The beginning of your messages sounds promising...

> In terms of what actually happened in Seattle, surely the most
> significant is the complete *failure* of the US to get its way.

... and even to this point we agree.

What follows then strikes me as a rather superficial analysis on Seattle
events with, as a cherry on the cake, what seems to me a presumptuous
appropriation and misrepresentation of the interests of people in
colonized countries.

> The worst effected are agricultural exporters, which overwhelmingly
> means poor countries in the developing world, to whom many first world
> markets will now remain closed.

For sure, this is a complex matter. And capitalists from third-world
countries will probably agree with you. A share of their profits-in-spe
has just gone down the tube in Seattle (along with a share of the
profits expected by Western companies).

However: How do you think the movement protesting in Seattle has become
world-wide? Why do you think militant trade unions in South Korea,
(huge!) peasant organizations in India (!!! your agriculture argument
just might be flawed), human rights activists from Nepal, "Shell-ed"
people from Nigeria, indigenous people from Mexico, Guatemala, New
Zealand (Aotearoa), anarchists and unionists from Russia, to name but a
few, have come together, either geographically in Seattle or in
solidarity in decentralized actions all over the world on or around 30
November, to challenge the deregulation pushed by the WTO, and the very
existence of the WTO. If you're interested in getting to know these
efforts, a reasonably good starting point is the web site of the PGA
(Peoples' Global Action against "free" trade and the WTO)
<http://www.agp.org/agp>. If you need more than what can be found on
that site (it's not updated all that regularly, unfortunately), I can
send you some samples from an archive full of news on the world-wide
struggles against capitalism.

I hear enough of the bullshit about the benefits of "free" trade in the
mainstream press. Getting more of the same on nettime is tiring. The
interests represented in the "free"-trade discourse are too transparent
and become boring after some time.

If you want to criticize US-centrism, criticize it in the name of
Australian-based computerized elites who don't want to lose their
options on an internetted future.
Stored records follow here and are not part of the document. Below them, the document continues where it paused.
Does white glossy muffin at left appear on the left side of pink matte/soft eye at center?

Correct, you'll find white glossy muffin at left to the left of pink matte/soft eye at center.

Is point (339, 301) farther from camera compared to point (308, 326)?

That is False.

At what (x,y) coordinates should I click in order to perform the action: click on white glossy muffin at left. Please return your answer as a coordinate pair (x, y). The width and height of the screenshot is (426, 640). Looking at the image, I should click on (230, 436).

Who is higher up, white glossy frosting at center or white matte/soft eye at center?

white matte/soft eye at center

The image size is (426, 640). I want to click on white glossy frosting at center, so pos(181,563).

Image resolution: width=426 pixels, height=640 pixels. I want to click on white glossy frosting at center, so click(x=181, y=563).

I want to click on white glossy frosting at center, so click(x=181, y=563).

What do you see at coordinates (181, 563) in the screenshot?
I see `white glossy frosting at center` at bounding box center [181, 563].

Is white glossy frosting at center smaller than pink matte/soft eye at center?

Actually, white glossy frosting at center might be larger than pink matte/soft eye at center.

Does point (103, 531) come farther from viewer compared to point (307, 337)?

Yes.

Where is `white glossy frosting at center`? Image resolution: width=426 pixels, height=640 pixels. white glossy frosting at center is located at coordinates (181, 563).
But don't misappropriate the interests
of people living under a colonial regime. If you want to write about
their positions, at least get your facts straight, or if you think you
have the facts straight, back them up with some references that show
that people at the grass roots (not a bad term for people active in
agriculture) in colonialized countries indeed favor the WTO. You'll have
difficulty finding any, except within the familiar divide-and-rule
schemes that will promise cheap electricity and irrigation to peasants
in Gujarat/India while destroying the livelihoods of people in the
Narmada valley that is being flooded by a dam. Profits, as usual, go to
the transnational companies, plus some local or regional elites.

> In return, there will be no new initiatives on the protection of
> intellectual property rights in the developing world, which certainly
> doesn't help the digital economy.

I suppose the "digital economy" is primarily for the benefit of the
"developing world"? "Developing" towards becoming high-tech centers? For
whom? With whose labor? Under what conditions? Why?
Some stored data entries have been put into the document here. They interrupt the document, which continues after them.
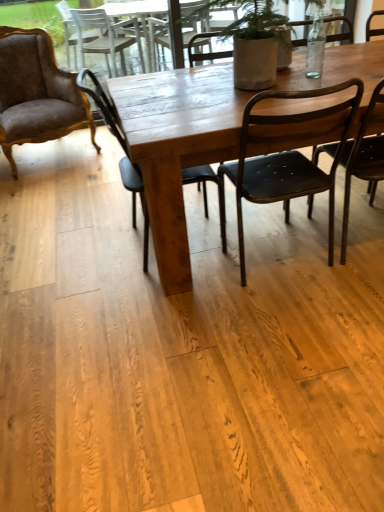 Question: Does wooden table at center appear on the left side of matte black chair at center, the 3th chair viewed from the right?

Choices:
 (A) yes
 (B) no

Answer: (B)

Question: From the image's perspective, would you say wooden table at center is shown under matte black chair at center, the 3th chair viewed from the right?

Choices:
 (A) yes
 (B) no

Answer: (B)

Question: Considering the relative positions of wooden table at center and matte black chair at center, the 3th chair viewed from the right, in the image provided, is wooden table at center to the right of matte black chair at center, the 3th chair viewed from the right, from the viewer's perspective?

Choices:
 (A) yes
 (B) no

Answer: (A)

Question: Is the depth of wooden table at center greater than that of matte black chair at center, the 3th chair viewed from the right?

Choices:
 (A) yes
 (B) no

Answer: (B)

Question: Can we say wooden table at center lies outside matte black chair at center, the 3th chair viewed from the right?

Choices:
 (A) no
 (B) yes

Answer: (B)

Question: Which is correct: velvet brown armchair at left, arranged as the 4th chair when viewed from the right, is inside matte black chair at center, positioned as the 2th chair in left-to-right order, or outside of it?

Choices:
 (A) outside
 (B) inside

Answer: (A)

Question: From the image's perspective, is velvet brown armchair at left, arranged as the 4th chair when viewed from the right, positioned above or below matte black chair at center, the 3th chair viewed from the right?

Choices:
 (A) below
 (B) above

Answer: (B)

Question: From their relative heights in the image, would you say velvet brown armchair at left, arranged as the 4th chair when viewed from the right, is taller or shorter than matte black chair at center, positioned as the 2th chair in left-to-right order?

Choices:
 (A) short
 (B) tall

Answer: (A)

Question: Looking at their shapes, would you say velvet brown armchair at left, arranged as the 4th chair when viewed from the right, is wider or thinner than matte black chair at center, positioned as the 2th chair in left-to-right order?

Choices:
 (A) wide
 (B) thin

Answer: (A)

Question: Is matte black chair at center, the 3th chair viewed from the right, situated inside velvet brown armchair at left, placed as the 1th chair when sorted from left to right, or outside?

Choices:
 (A) outside
 (B) inside

Answer: (A)

Question: From the image's perspective, is matte black chair at center, the 3th chair viewed from the right, positioned above or below velvet brown armchair at left, placed as the 1th chair when sorted from left to right?

Choices:
 (A) below
 (B) above

Answer: (A)

Question: From a real-world perspective, relative to velvet brown armchair at left, arranged as the 4th chair when viewed from the right, is matte black chair at center, positioned as the 2th chair in left-to-right order, vertically above or below?

Choices:
 (A) above
 (B) below

Answer: (B)

Question: In the image, is matte black chair at center, positioned as the 2th chair in left-to-right order, positioned in front of or behind velvet brown armchair at left, arranged as the 4th chair when viewed from the right?

Choices:
 (A) front
 (B) behind

Answer: (A)

Question: Visually, is black metal chair at center, the third chair in the left-to-right sequence, positioned to the left or to the right of matte black chair at center, positioned as the 2th chair in left-to-right order?

Choices:
 (A) right
 (B) left

Answer: (A)

Question: In terms of size, does black metal chair at center, which is the second chair in right-to-left order, appear bigger or smaller than matte black chair at center, positioned as the 2th chair in left-to-right order?

Choices:
 (A) big
 (B) small

Answer: (A)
Most of what I've heard in recent years about "intellectual property" in
the "developing" world had to do with transnational corporations like
Monsanto patenting age-old knowledge about alternative medicine or
agriculture in order to profitable market such things as the Neem tree
or Basmati rice or (recently, in Japan) curry or the genes of various
indigenous people in the context of medical research (on the latter, see
the RAFI site, http://www.rafi.org).

Given the money-intensive nature of patenting procedures, "intellectual
property" legislation will always play into the hands of transnational
corporations and never into the hands of "inventors" or small-scale
developers.

> First world beneficiaries of the current unjust trading relations can
> be well pleased, at least in the short run, that resources will
> continue to be misallocated in their favour.

On the contrary, one of the institutions guaranteeing the inequity has
just suffered a serious blow. Of course, a debate is needed about how to
continue that struggle so that it will not be appropriated by AFL-CIO or
other reformist US- or EUro-centric structures for a renewed national
compromise between labor and capital. Every struggle at all times is in
a danger of being appropriated. The people all over the world working on
building a network to strengthen the struggle against unjust trading
relations and more generally against capitalism are aware of this, and
continuously discussing strategies to prevent that.

> The rich of the developing world miss an opportunity to export into
> wealthier markets, but at least escape any tightening of labour
> standards or accountability for intellectual property theft. But the
> poor of the developing world have very little to cheer about in
> a result that shuts the door on new markets, new jobs, new
> ways to escape poverty.

Who ever wants a "job"? People want to eat, and to have autonomy in how
they want to organize their lives. If this can be done without a "job",
all the better. Maybe it's time to deconstruct this eurocentric
(US-centric, Australia-centric, what have you) notion of "jobs", and to
speak once again of zerowork, autonomy and alternatives to capitalist
exploitation. As for labor standards, you may have missed the debate
about the "social clause" (in WTO/ILO) within the internationalist labor
movement and especially feminist groups and among maquiladora workers.
You'll find an overview of that discussion on
<http://www.savanne.ch/sozklausel-mr.en.html>. The general trend is that
the closer to the grass roots a trade union or organization is, the more
skeptical it is towards introducing labor standards in the WTO.
Alternatives are being discussed, for instance within the Clean Clothes
Campaign, where the enforcement of "Company Codes of Conduct" is
discussed, meaning ways to prevent a clothing retailer to introduce a
code and enhance its image, without actually implementing the code in
the factories/sweatshops that produce for this company.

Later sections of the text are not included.